▶ What is expected
Everything in the records below except the images should be output exactly as written.

▶ Source records
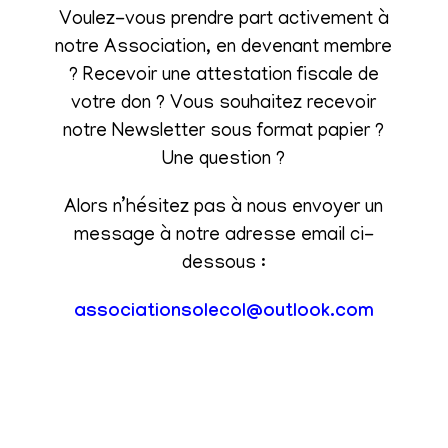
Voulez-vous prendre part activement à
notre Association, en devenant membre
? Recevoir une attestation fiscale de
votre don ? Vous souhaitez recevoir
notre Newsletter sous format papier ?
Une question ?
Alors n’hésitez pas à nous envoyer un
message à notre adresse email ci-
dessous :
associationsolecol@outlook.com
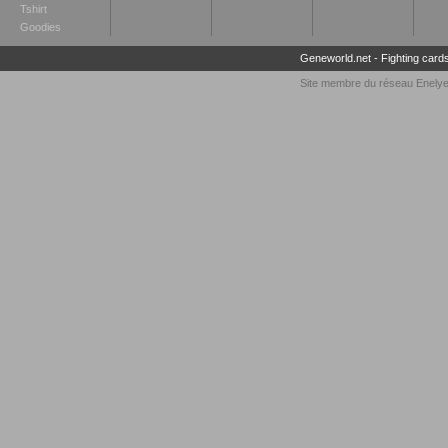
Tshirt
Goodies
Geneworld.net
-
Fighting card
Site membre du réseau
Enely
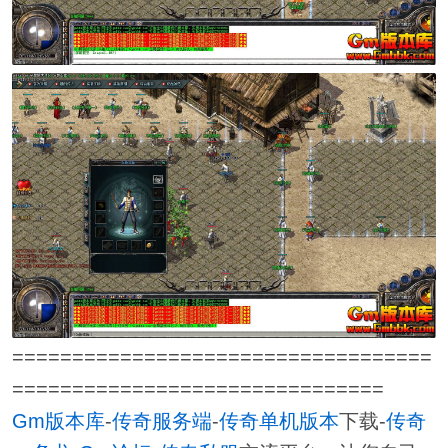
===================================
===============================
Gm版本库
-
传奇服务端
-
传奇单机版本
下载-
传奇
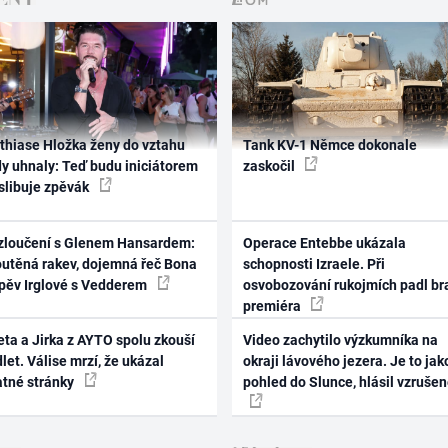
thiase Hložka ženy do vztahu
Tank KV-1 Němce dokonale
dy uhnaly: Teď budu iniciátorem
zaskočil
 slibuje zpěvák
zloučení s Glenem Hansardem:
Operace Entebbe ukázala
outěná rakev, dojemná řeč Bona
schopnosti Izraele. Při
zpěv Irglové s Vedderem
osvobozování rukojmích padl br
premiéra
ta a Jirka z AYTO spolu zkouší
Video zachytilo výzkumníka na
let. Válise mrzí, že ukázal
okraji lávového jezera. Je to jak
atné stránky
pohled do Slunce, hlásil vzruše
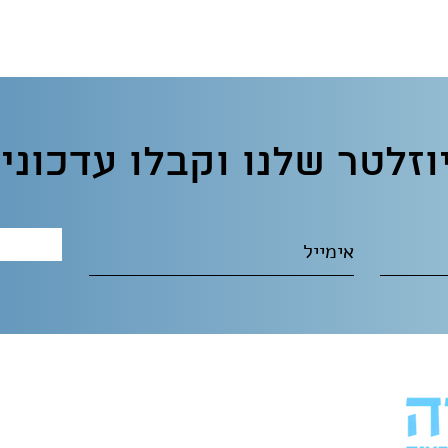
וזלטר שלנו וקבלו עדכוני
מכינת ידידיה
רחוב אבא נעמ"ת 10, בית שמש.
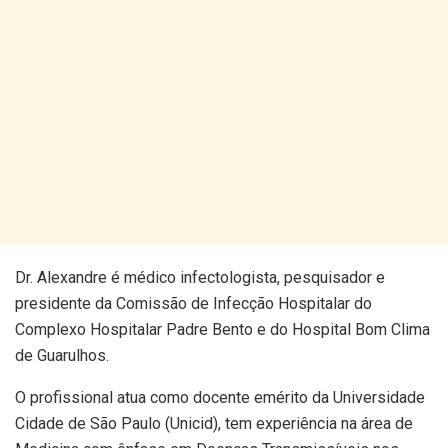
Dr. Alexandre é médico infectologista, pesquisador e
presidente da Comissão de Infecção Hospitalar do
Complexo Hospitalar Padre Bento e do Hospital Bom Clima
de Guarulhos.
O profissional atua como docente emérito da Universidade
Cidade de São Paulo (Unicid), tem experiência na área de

▶ Exercise answer
Voulez-vous prendre part activement à
notre Association, en devenant membre
? Recevoir une attestation fiscale de
votre don ? Vous souhaitez recevoir
notre Newsletter sous format papier ?
Une question ?
Alors n’hésitez pas à nous envoyer un
message à notre adresse email ci-
dessous :
associationsolecol@outlook.com
Tshirt
Goodies
Geneworld.net
-
Fighting card
Site membre du réseau
Enely
===================================
===============================
Gm版本库
-
传奇服务端
-
传奇单机版本
下载-
传奇
thiase Hložka ženy do vztahu
Tank KV-1 Němce dokonale
dy uhnaly: Teď budu iniciátorem
zaskočil
 slibuje zpěvák
zloučení s Glenem Hansardem:
Operace Entebbe ukázala
outěná rakev, dojemná řeč Bona
schopnosti Izraele. Při
zpěv Irglové s Vedderem
osvobozování rukojmích padl br
premiéra
ta a Jirka z AYTO spolu zkouší
Video zachytilo výzkumníka na
let. Válise mrzí, že ukázal
okraji lávového jezera. Je to jak
atné stránky
pohled do Slunce, hlásil vzruše
וזלטר שלנו וקבלו עדכוני
מכינת ידידיה
רחוב אבא נעמ"ת 10, בית שמש.
Dr. Alexandre é médico infectologista, pesquisador e
presidente da Comissão de Infecção Hospitalar do
Complexo Hospitalar Padre Bento e do Hospital Bom Clima
de Guarulhos.
O profissional atua como docente emérito da Universidade
Cidade de São Paulo (Unicid), tem experiência na área de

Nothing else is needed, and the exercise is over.